Une nouvelle franchise de rugby à XIII espère convaincre l’international néo-zélandais de quitter la France dès la fin de son contrat.
L’avenir de Joey Manu pourrait déjà s’écrire loin du Racing 92.
Alors que le trois-quarts néo-zélandais disputera bien la saison 2026 / 2027 sous les couleurs franciliennes, une franchise de rugby à XIII ne cache pas son ambition de le faire revenir dans son sport d’origine.
Les PNG Chiefs, nouveau club en cours de développement en Papouasie-Nouvelle-Guinée, espèrent profiter de l’expiration du contrat de Joey Manu avec le Racing, à l’issue de la saison, pour tenter de le recruter.
Une visite qui entretient les espoirs
Avant de retrouver le centre d’entraînement du Racing 92, Joey Manu s’est rendu au mois de juillet à Port Moresby, en compagnie de sa famille.
Au cours de ce séjour, il a notamment découvert les futures infrastructures des PNG Chiefs.
Une visite qui nourrit l’optimisme des dirigeants de la franchise.
L’argument fiscal mis en avant
Le directeur du rugby des PNG Chiefs, Michael Chammas, n’a pas caché que le projet sportif s’accompagnait également d’un avantage financier particulièrement attractif. Il s’est confié pour Rugby Pass :
« Il y a de grands noms qui circulent. Tout le monde sait que Joey Manu s’est rendu en Papouasie-Nouvelle-Guinée il y a quelques semaines pour y passer du temps en famille. Il est actuellement rentré à Paris afin de préparer sa saison avec le Racing 92. »
Il espère toujours convaincre le joueur.
« Nous gardons bon espoir que Joey accepte de nous rejoindre, d’autant que tous les retours indiquent qu’il a grandement apprécié son séjour là-bas. C’est toujours plus facile de convaincre ces garçons quand on leur propose un projet inspirant. »

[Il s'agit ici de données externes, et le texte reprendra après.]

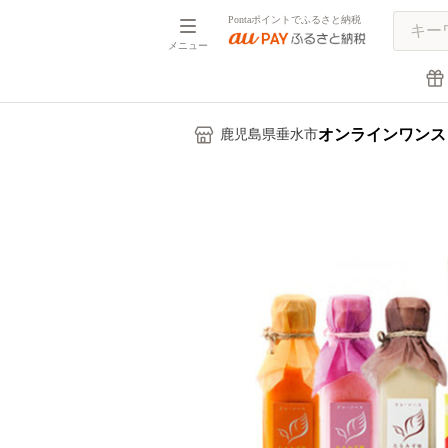
Pontaポイントでふるさと納税
メニュー
オンラインワンス
鹿児島県垂水市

Michael Chammas reconnaît également que l’absence d’impôt sur les salaires constitue un argument de poids.
« Tout le monde insiste sur les salaires non imposables, et il serait naïf de penser que ça n’a pas été évoqué dans les discussions. Notre club doit regarder cette réalité en face. C’est un paramètre capital pour un joueur désireux de s’assurer une sécurité financière définitive. »

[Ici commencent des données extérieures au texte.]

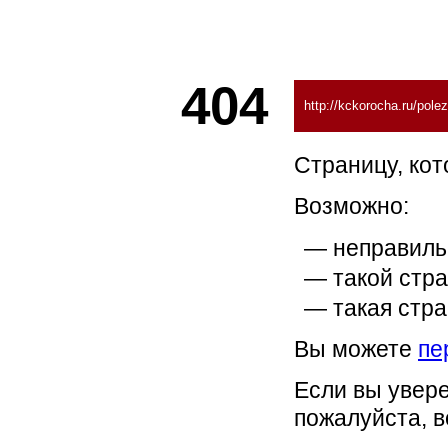
404
http://kckorocha.ru/pole
Страницу, кот
Возможно:
неправиль
такой стра
такая стра
Вы можете
пе
Если вы увере
пожалуйста, 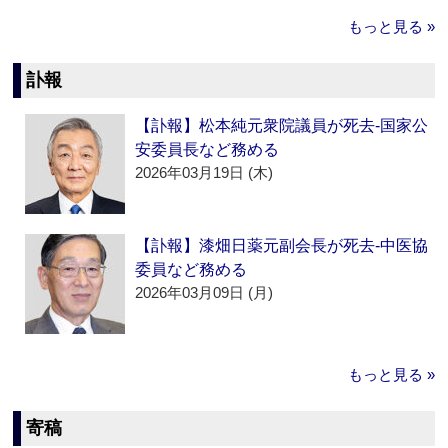
もっと見る »
訃報
【訃報】松本純元衆院議員が死去‐国家公
安委員長など務める
2026年03月19日 (木)
【訃報】漆畑日薬元副会長が死去‐中医協
委員など務める
2026年03月09日 (月)
もっと見る »
寄稿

Le dirigeant met enfin en avant la passion du pays pour le rugby à XIII.
« C’est un pays en développement, certes, mais la population y voue un culte absolu au rugby à XIII. Les gens font preuve d’une hospitalité et d’une gentillesse remarquables. Chaque invité conduit sur place nous répète immanquablement la même phrase : « Nous n’aurions jamais imaginé que ça serait comme ça ». »
Sous contrat avec le Racing 92 jusqu’à la fin de la saison, Joey Manu est désormais pleinement concentré sur le Top 14. Mais les PNG Chiefs comptent bien revenir à la charge dans les prochains mois pour tenter de réaliser l’un des plus gros coups du marché en rugby à XIII.